Task statement:
Each line in the entries below that holds the string "Аппараты" is to be listed.

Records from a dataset
:::

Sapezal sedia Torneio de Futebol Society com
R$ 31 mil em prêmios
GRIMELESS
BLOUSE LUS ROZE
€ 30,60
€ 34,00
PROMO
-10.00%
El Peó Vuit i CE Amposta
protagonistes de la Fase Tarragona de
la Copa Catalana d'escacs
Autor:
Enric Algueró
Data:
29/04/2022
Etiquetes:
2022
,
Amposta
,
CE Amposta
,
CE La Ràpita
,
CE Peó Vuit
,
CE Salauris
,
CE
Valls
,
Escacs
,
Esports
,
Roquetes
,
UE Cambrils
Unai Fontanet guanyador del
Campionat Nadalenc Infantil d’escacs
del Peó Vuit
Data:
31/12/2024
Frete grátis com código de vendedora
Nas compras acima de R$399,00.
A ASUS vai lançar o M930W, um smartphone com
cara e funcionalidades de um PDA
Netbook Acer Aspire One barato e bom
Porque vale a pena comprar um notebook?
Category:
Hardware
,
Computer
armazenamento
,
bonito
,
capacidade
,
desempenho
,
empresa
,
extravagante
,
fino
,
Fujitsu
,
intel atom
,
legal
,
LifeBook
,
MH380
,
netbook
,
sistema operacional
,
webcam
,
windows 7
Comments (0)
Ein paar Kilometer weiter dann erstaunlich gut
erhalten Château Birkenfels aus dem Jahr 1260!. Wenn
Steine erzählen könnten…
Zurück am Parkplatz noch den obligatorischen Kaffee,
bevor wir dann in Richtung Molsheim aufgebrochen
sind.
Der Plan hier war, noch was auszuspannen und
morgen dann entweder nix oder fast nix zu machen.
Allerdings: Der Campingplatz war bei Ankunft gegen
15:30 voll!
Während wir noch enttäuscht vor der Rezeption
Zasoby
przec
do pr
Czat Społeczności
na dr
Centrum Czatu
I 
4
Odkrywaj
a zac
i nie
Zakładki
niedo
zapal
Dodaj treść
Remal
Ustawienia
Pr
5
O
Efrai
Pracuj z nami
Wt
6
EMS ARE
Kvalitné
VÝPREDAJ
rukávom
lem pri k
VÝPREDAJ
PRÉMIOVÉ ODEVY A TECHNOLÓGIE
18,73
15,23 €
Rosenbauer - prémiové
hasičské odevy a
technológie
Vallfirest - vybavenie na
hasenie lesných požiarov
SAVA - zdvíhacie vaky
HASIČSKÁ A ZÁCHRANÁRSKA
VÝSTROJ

:::

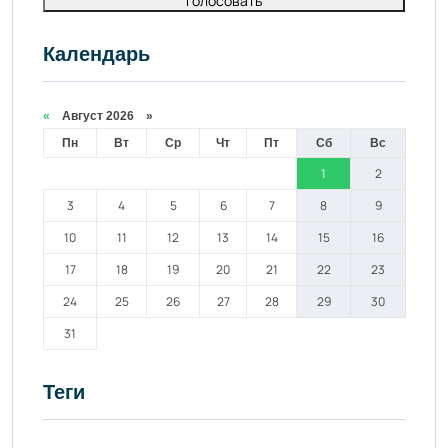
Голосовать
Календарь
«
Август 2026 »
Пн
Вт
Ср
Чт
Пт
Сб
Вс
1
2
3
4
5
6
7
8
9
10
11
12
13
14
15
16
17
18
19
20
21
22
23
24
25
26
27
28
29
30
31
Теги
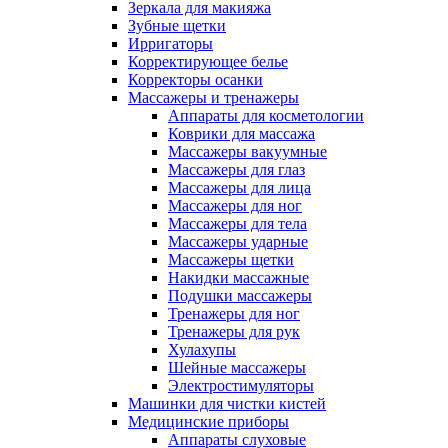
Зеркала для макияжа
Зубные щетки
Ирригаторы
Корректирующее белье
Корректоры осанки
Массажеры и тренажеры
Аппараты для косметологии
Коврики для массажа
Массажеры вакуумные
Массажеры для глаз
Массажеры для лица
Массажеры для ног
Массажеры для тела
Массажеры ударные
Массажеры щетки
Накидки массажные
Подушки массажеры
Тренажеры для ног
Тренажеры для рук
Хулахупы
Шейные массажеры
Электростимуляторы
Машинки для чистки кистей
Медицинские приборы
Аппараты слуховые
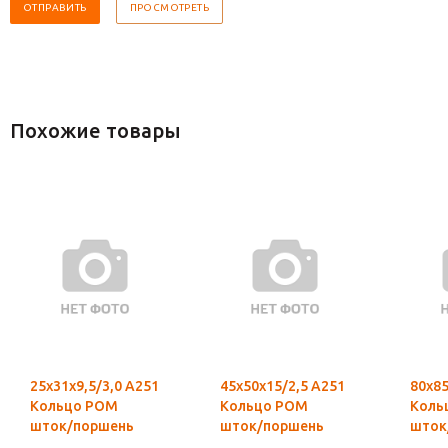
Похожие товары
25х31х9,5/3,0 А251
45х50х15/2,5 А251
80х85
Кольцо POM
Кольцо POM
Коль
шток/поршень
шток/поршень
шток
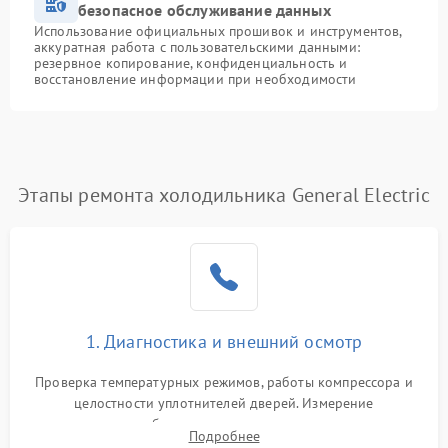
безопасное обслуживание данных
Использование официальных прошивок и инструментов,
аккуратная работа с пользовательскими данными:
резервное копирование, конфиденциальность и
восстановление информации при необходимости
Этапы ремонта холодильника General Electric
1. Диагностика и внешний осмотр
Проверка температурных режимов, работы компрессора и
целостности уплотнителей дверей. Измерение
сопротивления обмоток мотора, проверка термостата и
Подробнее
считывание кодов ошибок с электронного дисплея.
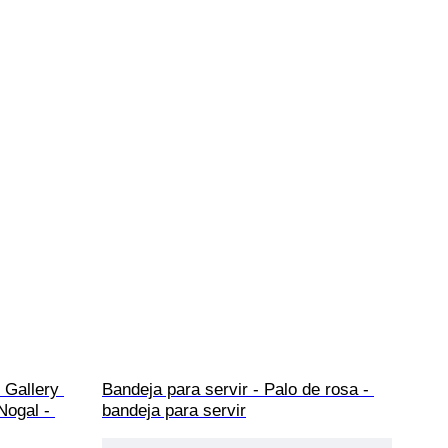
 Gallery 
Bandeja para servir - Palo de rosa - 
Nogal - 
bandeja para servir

:::

Response below:
Аппараты для косметологии
Аппараты слуховые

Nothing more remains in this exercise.